HIS Majesty King Letsie III yesterday celebrated his 58th birthday by officially launching the automation of birth registration services at Scott Hospital, Morija.

For the second year running, His Majesty’s birthday was a relatively low-key event attended by few people due to the Covid-19 pandemic.

Prime Minister Moeketsi Majoro and Deputy Prime Minister Mathibeli Mokhothu were among the few high-profile guests who attended the celebrations along with some cabinet ministers and the Speaker of Parliament, Sephiri Motanyane.

The launch of the automation of birth registration services is in line with the United Nations’ Sustainable Development Goals (SDG) target 16, 9 which seeks to provide legal identity for all by 2030, including free birth registrations.

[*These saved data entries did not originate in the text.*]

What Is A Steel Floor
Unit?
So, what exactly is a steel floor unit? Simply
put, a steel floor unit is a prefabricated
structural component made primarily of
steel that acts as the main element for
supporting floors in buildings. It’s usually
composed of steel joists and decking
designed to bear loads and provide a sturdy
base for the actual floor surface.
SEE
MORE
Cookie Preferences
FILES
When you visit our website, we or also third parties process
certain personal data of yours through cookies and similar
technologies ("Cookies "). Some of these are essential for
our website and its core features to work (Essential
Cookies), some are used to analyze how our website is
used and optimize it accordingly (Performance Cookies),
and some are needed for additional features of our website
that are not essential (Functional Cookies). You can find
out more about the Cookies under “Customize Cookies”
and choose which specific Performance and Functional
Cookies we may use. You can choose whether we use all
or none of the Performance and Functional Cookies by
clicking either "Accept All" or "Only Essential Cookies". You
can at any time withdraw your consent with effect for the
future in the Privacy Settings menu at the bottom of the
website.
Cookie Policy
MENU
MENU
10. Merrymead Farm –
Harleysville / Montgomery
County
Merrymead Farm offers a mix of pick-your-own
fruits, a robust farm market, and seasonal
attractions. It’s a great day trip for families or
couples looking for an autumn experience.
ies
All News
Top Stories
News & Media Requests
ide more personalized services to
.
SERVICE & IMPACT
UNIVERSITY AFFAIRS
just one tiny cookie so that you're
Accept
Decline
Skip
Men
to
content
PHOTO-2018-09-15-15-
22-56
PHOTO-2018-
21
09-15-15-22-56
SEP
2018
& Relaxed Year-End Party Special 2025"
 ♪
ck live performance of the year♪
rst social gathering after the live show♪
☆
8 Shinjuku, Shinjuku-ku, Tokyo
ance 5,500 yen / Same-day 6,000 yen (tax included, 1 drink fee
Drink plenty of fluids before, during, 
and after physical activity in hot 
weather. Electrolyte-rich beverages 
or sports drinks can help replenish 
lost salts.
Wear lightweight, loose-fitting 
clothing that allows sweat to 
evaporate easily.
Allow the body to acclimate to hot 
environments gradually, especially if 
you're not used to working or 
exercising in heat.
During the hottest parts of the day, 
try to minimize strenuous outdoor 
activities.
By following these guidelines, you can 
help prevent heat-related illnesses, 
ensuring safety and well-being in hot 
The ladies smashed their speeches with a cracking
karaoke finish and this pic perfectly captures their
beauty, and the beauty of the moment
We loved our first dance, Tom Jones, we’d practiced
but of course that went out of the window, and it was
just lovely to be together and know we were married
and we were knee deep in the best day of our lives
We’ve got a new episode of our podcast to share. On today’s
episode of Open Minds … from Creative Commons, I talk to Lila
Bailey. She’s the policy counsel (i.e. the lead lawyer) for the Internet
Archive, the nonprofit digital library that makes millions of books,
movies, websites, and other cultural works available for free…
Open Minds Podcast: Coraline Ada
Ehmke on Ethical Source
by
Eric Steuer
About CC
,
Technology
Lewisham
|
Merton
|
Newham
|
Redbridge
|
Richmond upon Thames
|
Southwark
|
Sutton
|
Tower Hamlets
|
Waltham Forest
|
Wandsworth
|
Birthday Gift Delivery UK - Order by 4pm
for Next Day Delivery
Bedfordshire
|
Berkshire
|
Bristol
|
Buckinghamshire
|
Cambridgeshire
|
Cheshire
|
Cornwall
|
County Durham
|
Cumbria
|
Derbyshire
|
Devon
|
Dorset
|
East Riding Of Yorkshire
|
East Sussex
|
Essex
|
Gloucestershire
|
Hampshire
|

Incidentally, King Letsie was born at Scott Hospital on 17 July 1963. He is the first son of King Moshoeshoe II and the Queen Mother, ‘Mamohato Bereng Seeiso.

Last year, His Majesty celebrated his birthday by making a hugely significant contribution to the fight against Covid-19. This after he revealed that the M2 million that had been set aside to fund his birthday celebrations had now been channelled to the fight against the deadly virus which had at that time infected 359 people and killed six. Now a year later, a cumulative 12 398 people have been infected and 339 have died due to the virus.

King Letsie III continues to be a unifying force in a nation that has been ravaged by political strife over the decades.

Unsurprisingly, most Basotho regard him as the only hope and they have indicated their distrust of politicians and parliamentary democracy which have failed to end instability and solve pressing socio-economic challenges.

The latest Afrobarometer research findings conducted last year, indicate that at least 66 percent Basotho would welcome monarchical rule over parliamentary democracy.

Afrobarometer is a pan-African, non-partisan research network that conducts public attitude surveys on democracy, governance, economic conditions, and related issues in Africa.

The internationally acclaimed research institute said the latest findings were in sync with its 2017 survey findings that 75 percent of citizens wanted more powers to be given to the King because the current governance institutions fell short of their expected effectiveness in addressing the economic, social, and political needs of the nation.

“Basotho trust their King more than any other governance institution and favour amending the constitution to give him greater say on issues of national importance,” Afrobarometer found.

“The trust in the King translates into the majority of the Basotho strongly agreeing that the constitution of Lesotho should be amended to allow the King to have more say on issues of national importance.”

“More than two-thirds of Basotho say they trust the King, including 57 percent who trust him “a lot.” This is more than they trust other governance institutions in Lesotho.”